Mizuho and MUFG must still labour under the formal split between banking and securities arms, which has led to empire building, fragmentation and poor co-ordination in the past, and hamstrung attempts to convert lending into mandates. 

But both banks have sincere, and apparently successful 'one bank' projects underway, which preserve the legal separation but drive institutional co-operation — MUFG’s combination of loan and bond syndicate and DCM, an increasingly popular approach across the Street, is just one example.

Retooling UniCredit

Touching briefly on reporting season, UniCredit, seemingly, had a fantastic quarter, shooting the lights out and sending shares up 7%. Trading commissions and fees did particularly well — the right kind of business in these capital-constrained times — but chief executive Jean-Pierre Mustier is remains conservative in his expectations. The idea seems to be getting UniCredit into the kind of shape where it still make money despite flat yield curves and Basel IV-inflated capital requirements.

HSBC also merits a mention. Shareholders liked the buy-back announcement (though the $2bn chief executive Stuart Gulliver announced is dwarfed by the payouts from the US firms) but the bank also attracted attention for being the first firm to put a figure on its Brexit costs.

Perhaps surprisingly, these weren’t too large. The bank has booked $4m so far in a presumably recurring line called “Costs associated with Britain’s exit from the EU”, but CFO Iain Mackay said that costs of $200m-$300m were likely in the longer term — far smaller than the costs associated with ring-fencing, which were $93m this quarter alone. 

$300m for a bank which brings in about $12bn of revenue a quarter is a very manageable number, something to gladden the hearts of the most swivel-eyed Brexiteer, partly because HSBC has a straightforward plan to handle it. It already has a fully-licensed French subsidiary, and will transfer staff and businesses into it as necessary. 


Better together

Unlike ring-fencing, Brexit will act mainly on revenues, not costs, as markets fragment, financing goes unraised and hedging unexecuted. Financial centres are more than the sum of their parts.

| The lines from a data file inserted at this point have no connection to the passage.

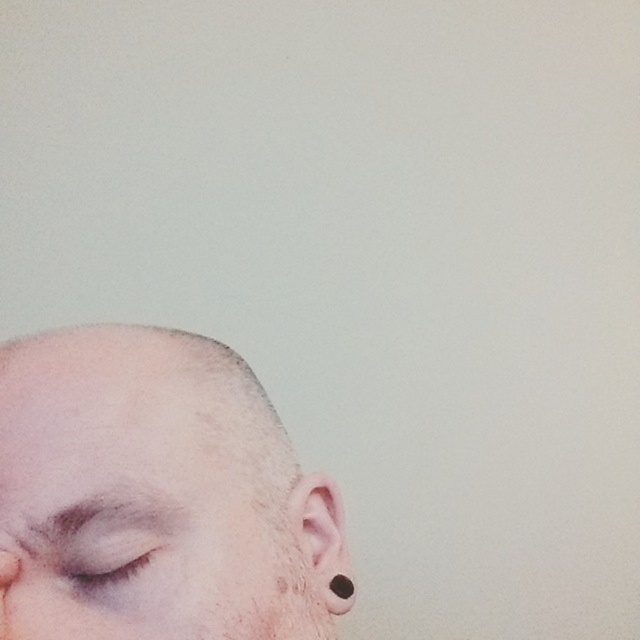 Can you confirm if smooth skin head at lower left is smaller than matte skin eye at lower left?

Actually, smooth skin head at lower left might be larger than matte skin eye at lower left.

Between smooth skin head at lower left and matte skin eye at lower left, which one appears on the right side from the viewer's perspective?

Positioned to the right is smooth skin head at lower left.

Image resolution: width=640 pixels, height=640 pixels. What are the coordinates of `smooth skin head at lower left` in the screenshot? It's located at 154,496.

Is point (13, 348) positioned after point (340, 540)?

No, (13, 348) is closer to viewer.

Describe the element at coordinates (154, 496) in the screenshot. I see `smooth skin head at lower left` at that location.

Identify the location of smooth skin head at lower left. [x=154, y=496].

Which of these two, pink matte ear at lower right or matte skin eye at lower left, stands shorter?

With less height is matte skin eye at lower left.

Consider the image. Which is more to the right, pink matte ear at lower right or matte skin eye at lower left?

From the viewer's perspective, pink matte ear at lower right appears more on the right side.

Does point (317, 497) come in front of point (120, 566)?

No.

Identify the location of pink matte ear at lower right. The image size is (640, 640). (323, 540). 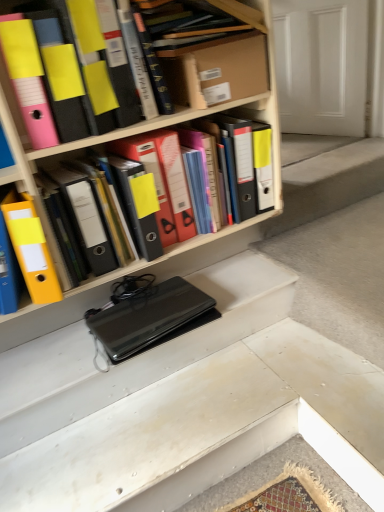 The height and width of the screenshot is (512, 384). What are the coordinates of `cardboard box at upper center` in the screenshot? It's located at (216, 70).

Identify the location of wooden book at upper center, which appears as the 1th book when viewed from the right. (188, 23).

In order to click on matte black binder at upper left, arranged as the first book when viewed from the left in this screenshot , I will do `click(219, 65)`.

Is hardcover book at upper center, the 2th book viewed from the right, taller than black matte laptop at center?

Correct, hardcover book at upper center, the 2th book viewed from the right, is much taller as black matte laptop at center.

Can you confirm if hardcover book at upper center, which is the second book from left to right, is positioned to the left of black matte laptop at center?

Yes, hardcover book at upper center, which is the second book from left to right, is to the left of black matte laptop at center.

Is hardcover book at upper center, which is the second book from left to right, beside black matte laptop at center?

There is a gap between hardcover book at upper center, which is the second book from left to right, and black matte laptop at center.

From a real-world perspective, who is located higher, hardcover book at upper center, which is the second book from left to right, or black matte laptop at center?

hardcover book at upper center, which is the second book from left to right.

Is matte black binder at upper left, arranged as the first book when viewed from the left, positioned beyond the bounds of yellow matte ring binder at center?

That's correct, matte black binder at upper left, arranged as the first book when viewed from the left, is outside of yellow matte ring binder at center.

How many degrees apart are the facing directions of matte black binder at upper left, arranged as the first book when viewed from the left, and yellow matte ring binder at center?

The angle between the facing direction of matte black binder at upper left, arranged as the first book when viewed from the left, and the facing direction of yellow matte ring binder at center is 0.000775 degrees.

Would you consider matte black binder at upper left, which is the 3th book from right to left, to be distant from yellow matte ring binder at center?

No, matte black binder at upper left, which is the 3th book from right to left, is in close proximity to yellow matte ring binder at center.

Considering the relative positions of matte black binder at upper left, which is the 3th book from right to left, and yellow matte ring binder at center in the image provided, is matte black binder at upper left, which is the 3th book from right to left, behind yellow matte ring binder at center?

No, it is not.

Looking at this image, is yellow matte ring binder at center in front of or behind white matte door at upper right in the image?

Visually, yellow matte ring binder at center is located in front of white matte door at upper right.

Does yellow matte ring binder at center appear on the right side of white matte door at upper right?

In fact, yellow matte ring binder at center is to the left of white matte door at upper right.

From a real-world perspective, is yellow matte ring binder at center above or below white matte door at upper right?

yellow matte ring binder at center is below white matte door at upper right.

From the image's perspective, which object appears higher, yellow matte ring binder at center or white matte door at upper right?

white matte door at upper right.

Is point (146, 73) closer or farther from the camera than point (239, 97)?

Point (146, 73).

Could you tell me if hardcover book at upper center, the 2th book viewed from the right, is turned towards cardboard box at upper center?

No, hardcover book at upper center, the 2th book viewed from the right, is not aimed at cardboard box at upper center.

From the picture: Does hardcover book at upper center, the 2th book viewed from the right, lie behind cardboard box at upper center?

No, hardcover book at upper center, the 2th book viewed from the right, is closer to the viewer.

Considering the relative sizes of hardcover book at upper center, which is the second book from left to right, and cardboard box at upper center in the image provided, is hardcover book at upper center, which is the second book from left to right, bigger than cardboard box at upper center?

Actually, hardcover book at upper center, which is the second book from left to right, might be smaller than cardboard box at upper center.

Which of these two, white matte door at upper right or cardboard box at upper center, stands taller?

white matte door at upper right.

Considering the sizes of white matte door at upper right and cardboard box at upper center in the image, is white matte door at upper right bigger or smaller than cardboard box at upper center?

In the image, white matte door at upper right appears to be larger than cardboard box at upper center.

Are white matte door at upper right and cardboard box at upper center far apart?

Yes, white matte door at upper right and cardboard box at upper center are quite far apart.

Which object is closer to the camera, white matte door at upper right or cardboard box at upper center?

Positioned in front is cardboard box at upper center.

Considering the points (3, 170) and (136, 79), which point is in front, point (3, 170) or point (136, 79)?

Positioned in front is point (3, 170).

At what (x,y) coordinates should I click in order to perform the action: click on the 2nd book above when counting from the yellow matte ring binder at center (from the image's perspective). Please return your answer as a coordinate pair (x, y). This screenshot has width=384, height=512. Looking at the image, I should click on (136, 60).

Can you confirm if yellow matte ring binder at center is smaller than hardcover book at upper center, the 2th book viewed from the right?

Actually, yellow matte ring binder at center might be larger than hardcover book at upper center, the 2th book viewed from the right.

Between yellow matte ring binder at center and hardcover book at upper center, the 2th book viewed from the right, which one appears on the right side from the viewer's perspective?

yellow matte ring binder at center.

Considering the points (169, 313) and (174, 61), which point is behind, point (169, 313) or point (174, 61)?

Point (169, 313)

Considering the relative sizes of black matte laptop at center and matte black binder at upper left, which is the 3th book from right to left, in the image provided, is black matte laptop at center taller than matte black binder at upper left, which is the 3th book from right to left,?

Incorrect, the height of black matte laptop at center is not larger of that of matte black binder at upper left, which is the 3th book from right to left.

Does black matte laptop at center turn towards matte black binder at upper left, which is the 3th book from right to left?

No, black matte laptop at center is not facing towards matte black binder at upper left, which is the 3th book from right to left.

Consider the image. Are black matte laptop at center and matte black binder at upper left, arranged as the first book when viewed from the left, making contact?

No.

You are a GUI agent. You are given a task and a screenshot of the screen. Output one action in this format:
    pyautogui.click(x=<x>, y=<y>)
    Task: Click on the book that is the 1st object located in front of the black matte laptop at center
    The height and width of the screenshot is (512, 384).
    Given the screenshot: What is the action you would take?
    pyautogui.click(x=136, y=60)

The width and height of the screenshot is (384, 512). Find the location of `the 2nd book above the yellow matte ring binder at center (from a real-world perspective)`. the 2nd book above the yellow matte ring binder at center (from a real-world perspective) is located at coordinates (219, 65).

Consider the image. From the image, which object appears to be farther from white matte door at upper right, hardcover book at upper center, which is the second book from left to right, or yellow matte ring binder at center?

hardcover book at upper center, which is the second book from left to right.

Estimate the real-world distances between objects in this image. Which object is further from hardcover book at upper center, which is the second book from left to right, white matte door at upper right or cardboard box at upper center?

Based on the image, white matte door at upper right appears to be further to hardcover book at upper center, which is the second book from left to right.

Looking at the image, which one is located further to white matte door at upper right, cardboard box at upper center or wooden book at upper center, the third book positioned from the left?

The object further to white matte door at upper right is wooden book at upper center, the third book positioned from the left.

Which object lies further to the anchor point matte black binder at upper left, arranged as the first book when viewed from the left, white matte door at upper right or yellow matte ring binder at center?

white matte door at upper right lies further to matte black binder at upper left, arranged as the first book when viewed from the left, than the other object.

Looking at the image, which one is located closer to cardboard box at upper center, wooden book at upper center, the third book positioned from the left, or yellow matte ring binder at center?

wooden book at upper center, the third book positioned from the left, lies closer to cardboard box at upper center than the other object.

Considering their positions, is black matte laptop at center positioned further to matte black binder at upper left, arranged as the first book when viewed from the left, than yellow matte ring binder at center?

black matte laptop at center is further to matte black binder at upper left, arranged as the first book when viewed from the left.

Estimate the real-world distances between objects in this image. Which object is further from black matte laptop at center, yellow matte ring binder at center or white matte door at upper right?

white matte door at upper right lies further to black matte laptop at center than the other object.

Estimate the real-world distances between objects in this image. Which object is closer to hardcover book at upper center, the 2th book viewed from the right, wooden book at upper center, which appears as the 1th book when viewed from the right, or yellow matte ring binder at center?

wooden book at upper center, which appears as the 1th book when viewed from the right, is closer to hardcover book at upper center, the 2th book viewed from the right.

Where is `bookcase between hardcover book at upper center, the 2th book viewed from the right, and white matte door at upper right`? bookcase between hardcover book at upper center, the 2th book viewed from the right, and white matte door at upper right is located at coordinates (137, 133).

You are a GUI agent. You are given a task and a screenshot of the screen. Output one action in this format:
    pyautogui.click(x=<x>, y=<y>)
    Task: Click on the book that lies between hardcover book at upper center, which is the second book from left to right, and black matte laptop at center from top to bottom
    Image resolution: width=384 pixels, height=512 pixels.
    Given the screenshot: What is the action you would take?
    pyautogui.click(x=219, y=65)

The width and height of the screenshot is (384, 512). Identify the location of bookcase between white matte door at upper right and black matte laptop at center vertically. (137, 133).

Identify the location of bookcase positioned between wooden book at upper center, which appears as the 1th book when viewed from the right, and white matte door at upper right from near to far. (137, 133).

The agglomeration of people isn’t just a way to lower costs and ease hiring. It’s also a way to do more business in aggregate. Measuring the costs of a hard Brexit in the round will involve measuring the trades which never happened — and is unlikely to occupy a separate line in HSBC’s 2019 results.

Two items of regulation stood out for GlobalCapital this week. Jon Hay has explored a neglected side of the MiFID-inspired shake-up of research — what happens to research which is paid for by issuers themselves? Is MiFID’s assault on existing research business models likely to prove a boon for these firms? Do investors care about the conflicts of interest, perceived or otherwise, when issuers pay? And are they worse than the scandals which have plagued investment bank research, and led to the disclosure-laden documents released today?

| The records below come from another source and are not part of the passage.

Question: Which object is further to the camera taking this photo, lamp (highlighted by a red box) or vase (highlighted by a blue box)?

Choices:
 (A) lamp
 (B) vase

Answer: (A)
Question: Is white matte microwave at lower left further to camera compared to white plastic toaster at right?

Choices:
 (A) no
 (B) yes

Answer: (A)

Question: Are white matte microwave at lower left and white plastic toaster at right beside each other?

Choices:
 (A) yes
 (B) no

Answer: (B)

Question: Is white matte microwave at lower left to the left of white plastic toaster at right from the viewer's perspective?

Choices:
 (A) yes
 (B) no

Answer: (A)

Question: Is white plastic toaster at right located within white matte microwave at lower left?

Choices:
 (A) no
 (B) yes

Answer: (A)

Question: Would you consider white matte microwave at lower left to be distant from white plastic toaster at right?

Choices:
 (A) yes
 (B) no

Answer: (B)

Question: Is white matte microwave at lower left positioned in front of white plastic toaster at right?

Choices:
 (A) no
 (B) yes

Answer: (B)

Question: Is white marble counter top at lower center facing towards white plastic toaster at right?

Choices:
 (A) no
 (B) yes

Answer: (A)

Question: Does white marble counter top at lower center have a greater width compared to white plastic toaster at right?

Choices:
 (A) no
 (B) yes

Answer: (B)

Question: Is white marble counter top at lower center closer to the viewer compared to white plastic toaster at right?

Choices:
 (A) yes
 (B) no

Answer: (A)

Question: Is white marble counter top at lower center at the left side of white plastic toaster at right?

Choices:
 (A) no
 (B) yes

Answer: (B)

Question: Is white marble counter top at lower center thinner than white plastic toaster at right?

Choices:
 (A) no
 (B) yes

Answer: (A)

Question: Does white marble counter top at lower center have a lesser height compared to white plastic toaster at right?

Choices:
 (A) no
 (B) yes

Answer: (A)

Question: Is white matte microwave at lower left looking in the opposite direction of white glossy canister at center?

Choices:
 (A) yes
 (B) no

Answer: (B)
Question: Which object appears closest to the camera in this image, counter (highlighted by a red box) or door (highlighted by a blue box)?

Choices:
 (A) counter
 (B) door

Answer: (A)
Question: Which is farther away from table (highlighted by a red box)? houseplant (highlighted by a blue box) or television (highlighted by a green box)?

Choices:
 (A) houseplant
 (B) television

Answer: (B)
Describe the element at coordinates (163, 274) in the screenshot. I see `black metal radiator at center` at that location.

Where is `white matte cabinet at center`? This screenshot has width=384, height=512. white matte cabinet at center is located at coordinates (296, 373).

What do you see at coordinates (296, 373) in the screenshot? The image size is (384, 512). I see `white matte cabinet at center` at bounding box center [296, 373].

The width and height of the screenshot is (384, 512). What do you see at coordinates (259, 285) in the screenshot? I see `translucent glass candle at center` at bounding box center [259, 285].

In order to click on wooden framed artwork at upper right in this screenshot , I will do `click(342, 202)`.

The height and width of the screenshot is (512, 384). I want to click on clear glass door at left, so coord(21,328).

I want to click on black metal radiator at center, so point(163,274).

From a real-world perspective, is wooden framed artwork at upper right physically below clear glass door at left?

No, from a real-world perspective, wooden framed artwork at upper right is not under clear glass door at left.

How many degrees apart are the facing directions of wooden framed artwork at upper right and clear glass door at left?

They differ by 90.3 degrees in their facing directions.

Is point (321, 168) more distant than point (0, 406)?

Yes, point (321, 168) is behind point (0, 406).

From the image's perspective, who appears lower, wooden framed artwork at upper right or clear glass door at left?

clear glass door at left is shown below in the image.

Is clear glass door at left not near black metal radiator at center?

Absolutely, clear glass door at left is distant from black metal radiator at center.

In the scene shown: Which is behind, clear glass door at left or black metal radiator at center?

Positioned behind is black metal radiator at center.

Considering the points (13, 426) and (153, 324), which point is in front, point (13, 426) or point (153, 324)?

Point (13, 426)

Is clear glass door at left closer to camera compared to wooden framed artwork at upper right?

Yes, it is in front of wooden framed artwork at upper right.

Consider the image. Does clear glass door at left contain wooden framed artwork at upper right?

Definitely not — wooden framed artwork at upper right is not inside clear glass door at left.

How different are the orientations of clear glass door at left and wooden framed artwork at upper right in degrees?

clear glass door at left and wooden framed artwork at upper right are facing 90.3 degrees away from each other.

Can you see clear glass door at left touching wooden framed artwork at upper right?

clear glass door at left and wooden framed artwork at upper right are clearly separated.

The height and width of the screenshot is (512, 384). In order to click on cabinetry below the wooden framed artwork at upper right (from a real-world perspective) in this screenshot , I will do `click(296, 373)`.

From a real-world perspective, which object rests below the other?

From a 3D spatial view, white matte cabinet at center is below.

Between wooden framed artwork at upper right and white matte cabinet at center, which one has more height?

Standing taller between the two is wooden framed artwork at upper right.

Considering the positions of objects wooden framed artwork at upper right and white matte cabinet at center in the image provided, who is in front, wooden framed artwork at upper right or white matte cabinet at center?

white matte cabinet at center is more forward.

Also worth a read is GlobalCapital’s follow-up on Europe’s securitization regulation. In what looks like an unforced error of drafting, the European Union seems to be on the verge of banning the securitization of self-certified mortgages — potentially crippling for banks hoping to use securitization to carry on shifting their legacy assets and non-performing books. Sam Kerr spoke to the law’s architect two weeks ago, and now, with the help of senior regulatory sources, he’s trying to figure out what can be done about it.